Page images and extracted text
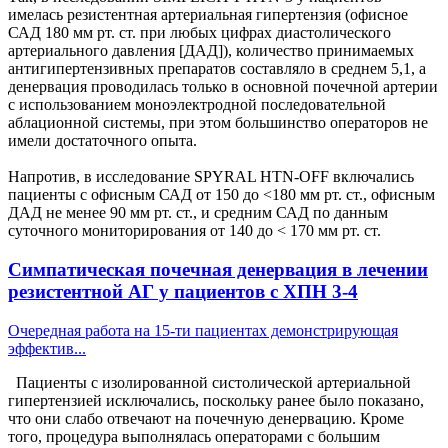
имелась резистентная артериальная гипертензия (офисное
САД 180 мм рт. ст. при любых цифрах диастолического
артериального давления [ДАД]), количество принимаемых
антигипертензивных препаратов составляло в среднем 5,1, а
денервация проводилась только в основной почечной артерии
с использованием моноэлектродной последовательной
аблационной системы, при этом большинство операторов не
имели достаточного опыта.
Напротив, в исследование SPYRAL HTN-OFF включались
пациенты с офисным САД от 150 до <180 мм рт. ст., офисным
ДАД не менее 90 мм рт. ст., и средним САД по данным
суточного мониторирования от 140 до < 170 мм рт. ст.
Симпатическая почечная денервация в лечении
резистентной АГ у пациентов с ХПН 3-4
Очередная работа на 15-ти пациентах демонстрирующая
эффектив...
Пациенты с изолированной систолической артериальной
гипертензией исключались, поскольку ранее было показано,
что они слабо отвечают на почечную денервацию. Кроме
того, процедура выполнялась операторами с большим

Exercise requirements →
Your copy should match the entries exactly, minus the pictures.

Exercise output →
имелась резистентная артериальная гипертензия (офисное
САД 180 мм рт. ст. при любых цифрах диастолического
артериального давления [ДАД]), количество принимаемых
антигипертензивных препаратов составляло в среднем 5,1, а
денервация проводилась только в основной почечной артерии
с использованием моноэлектродной последовательной
аблационной системы, при этом большинство операторов не
имели достаточного опыта.
Напротив, в исследование SPYRAL HTN-OFF включались
пациенты с офисным САД от 150 до <180 мм рт. ст., офисным
ДАД не менее 90 мм рт. ст., и средним САД по данным
суточного мониторирования от 140 до < 170 мм рт. ст.
Симпатическая почечная денервация в лечении
резистентной АГ у пациентов с ХПН 3-4
Очередная работа на 15-ти пациентах демонстрирующая
эффектив...
Пациенты с изолированной систолической артериальной
гипертензией исключались, поскольку ранее было показано,
что они слабо отвечают на почечную денервацию. Кроме
того, процедура выполнялась операторами с большим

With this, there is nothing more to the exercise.